Citrix Systems Inc chief Mark Templeton has urged IT shops to fight the ‘inertia of dead ideas’ and build on the momentum that has developed around the consumerisation of IT.
He said the PC had become a centre of gravity for enterprise computing, but most employees feel under-served when the rich user experience they enjoy at home is not being matched by the desktop service they receive at work.
“Today’s enterprise IT infrastructure is still based on the distributed computing model” he explained, noting one dead idea. The desktop has become a construct of components, each of which can be separated and changed and which are deployed as a stack, tightly coupled and locally installed. The end result is a PC lifecycle that has become overly complex and costly.
“Things are changing and changing fast.” Templeton said. “The change is being driven by the disaggregation of the PC stack through virtualisation.”
Addressing a conference hall of Citrix customers and users in Edinburgh earlier today, Templeton noted Citrix now has the technology to provision desktops with the user profile, the desktop operating system and the applications all decoupled and virtualised, and delivered either as a hosted service or streamed on demand. They can be deployed from a single instance and managed centrally, he suggested.
Citrix Xen Client provides a way of deploying secure virtual machine desktops for use by mobile workers, Xen Desktop can be used to provision streamed desktops or hosted virtual desktops for office-based, remote or guest users, while Xen App can be used for server-based provisioning of standard task-based desktops.
He likened the new enterprise IT architectures as moving towards a business model similar to that operated by satellite TV providers. IT services need to be end point agnostic, they need to be content rich and they need to be delivered with a menu of services and at a predictable cost. “We need to deploy business applications on the same basis. They need to be any-to-any, and secure when necessary.”
He argued that he had steered Citrix towards a position it now occupies, when the company has “a differentiated strategy for application delivery based around business services that can be highly tuned for total cost of ownership and agility, delivered using IT components that are highly optimised.”
The objective for IT shops has to be to minimise desktop management and the cost of corporate owned enterprise assets, to maximise use of public networks, and mimic if not replicate some of the economies and the flexibility of the big cloud service providers like Amazon, Google, YouTube and Salesforce.com.
He reckons that there is much to be learned if enterprise IT is compared against the performance and economies being achieved by the likes of Amazon, which can provision managed storage at a cost of 15 cents per GB per month. Or how a single Google administrator can manage 20,000 remote servers, how YouTube can provide network bandwidth at a cost of $10 per Mb, or a single image of Salesforce.com application that is updated each quarter can be provisioned to millions of users.
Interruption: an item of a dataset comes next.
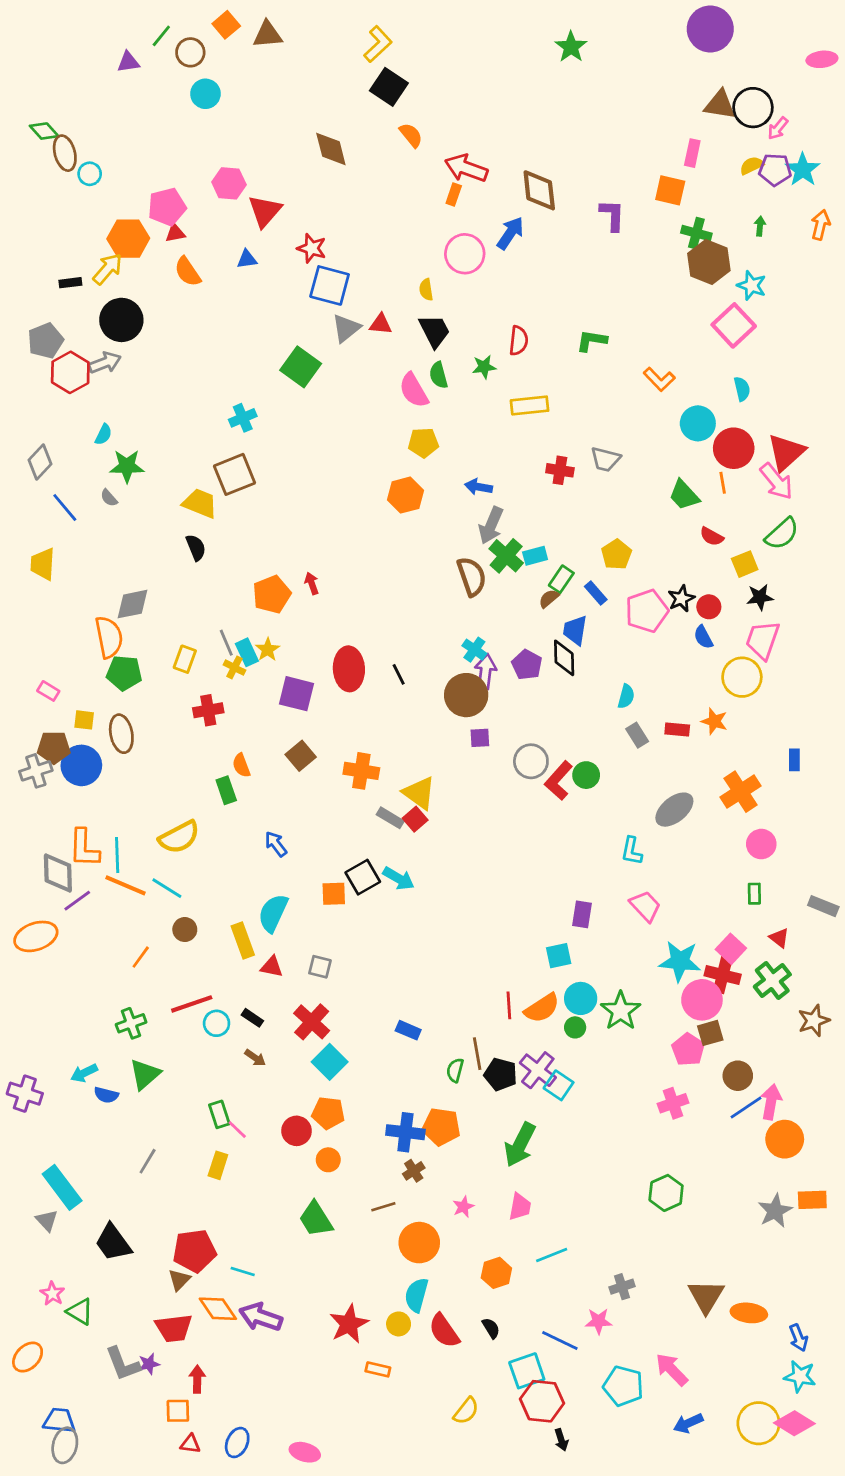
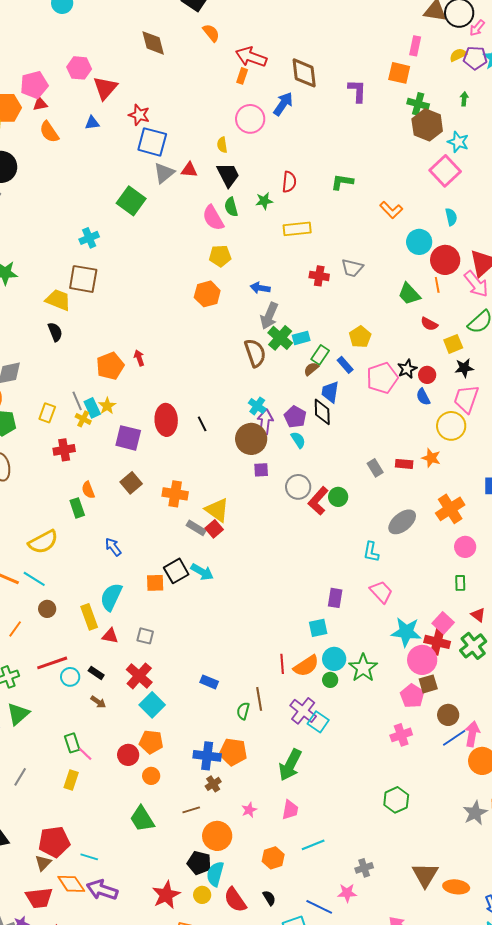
brown square: (234, 474) -> (83, 279), turned 32
cyan semicircle: (626, 696) -> (298, 440), moved, turned -48
black pentagon: (501, 1074) -> (199, 863), moved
“Using Citrix tools like Citrix Receiver and Dazzle at the front and Xen Desktop, Xen Apps and Xen Server at the back we can start to deliver applications and desktops as a service,” Templeton added. Citrix Receiver is described as a universal client for the delivery of IT services and a lightweight client framework for self-provisioning and updating based on head-end controls provided through Citrix infrastructure.
Templeton insisted that offering for free some product assets like XenServer, Dazzle and Receiver is anything but a one-time publicity move.
“It is not a stunt. Free is very relevant to our customer base right now. It’s a way for us to help them extend the usability of the products they have already invested in, with some useful add-on components. But it’s also a chance for them to start to reassess their infrastructure investments, and begin to reshape how they deliver business services and move towards consumption-based licencing models. That is the way the world is moving.”
On that front, the Citrix CEO said the company was working on development of a metering product, which will take consumption and performance statistics about application and business services use and translate them into meaningful intelligence to better shape an enterprise’s understanding of resource usage. That would drive insights about application value, and support views needed on internal billing and software licensing charges.